In most programming languages, arrays are accessed by using the array brackets [ and ], e.g. in A[i], but exceptions are Rexx, instead using the dot operator ., such as in A.i, Fortran, Ada and BASIC which use round parentheses A(i), and of course in the lisps which uses constructions like (ELT A n) for accessing and (SETA A n new_val) for setting (Interlisp) or (vector-ref A n) for accessing and (vector-set! A n new_val) for setting (Scheme). No bracket indexing occurs in J, an array language; instead, the normal syntax of function creation and function calling applies.

C

We wish to open a text file and compute letter frequency

FILE *any_text;
/* declare array */
int frequency[26]; 
/* declare a computed index */
int ch; 
 
any_text = fopen ("a_text_file.txt", "rt");
 
/* init the freq table: */
for (ch = 0; ch < 26; ch++) 
    frequency[ch] = 0;
 
ch = fgetc(any_text);
while (!feof(any_text)) {
    if (is_a_letter(ch))
        /* if the char is a letter, then increase character slot in the freq table: */
        frequency[ch-'A'] += 1;
    ch = fgetc(any_text);
}

J

The example task is the same: open a text file and compute letter frequency.
Written in this array programming language, no loops are specified.
Input is a directory-path with filename.
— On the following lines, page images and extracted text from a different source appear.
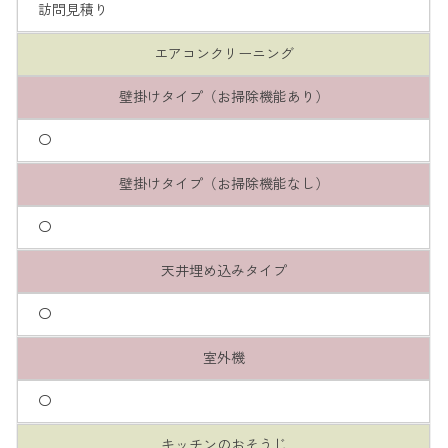
訪問見積り
エアコンクリーニング
壁掛けタイプ（お掃除機能あり）
〇
壁掛けタイプ（お掃除機能なし）
〇
天井埋め込みタイプ
〇
室外機
〇
キッチンのおそうじ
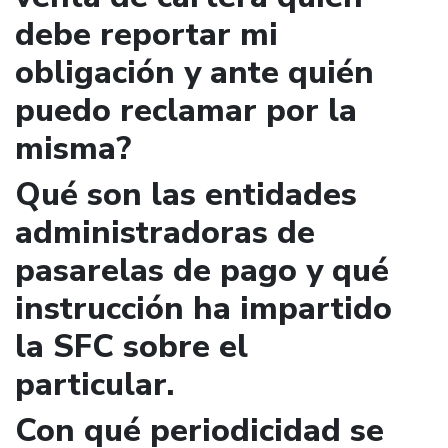
debe reportar mi
obligación y ante quién
puedo reclamar por la
misma?
Qué son las entidades
administradoras de
pasarelas de pago y qué
instrucción ha impartido
la SFC sobre el
particular.
Con qué periodicidad se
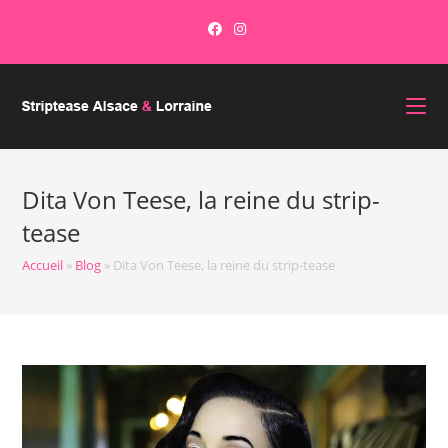
Skip
to
content
Dita Von Teese, la reine du strip-
tease
Accueil
»
Blog
»
Dita Von Teese, la reine du strip-tease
Output is a 26-element single-axis integer array.

load 'files'     NB. fread is among these standard file utilities
ltrfreq=: 3 : 0
 letters=. (65+(i.26)) { a.                  NB. We'll work with minimal alphabet.
 reduced=. (#~ e.&letters) toupper fread y   NB. Omit non-letters. (y is the input.)
 sums   =. +/"_1 = reduced                   NB. Count how often each letter occurs.
 sums (letters I. (~. reduced))} 26 # 0      NB. Alphabetize the sums, then return.
)

Computational metrics

Access is O(1), appending is O(1), and insertion is O(n).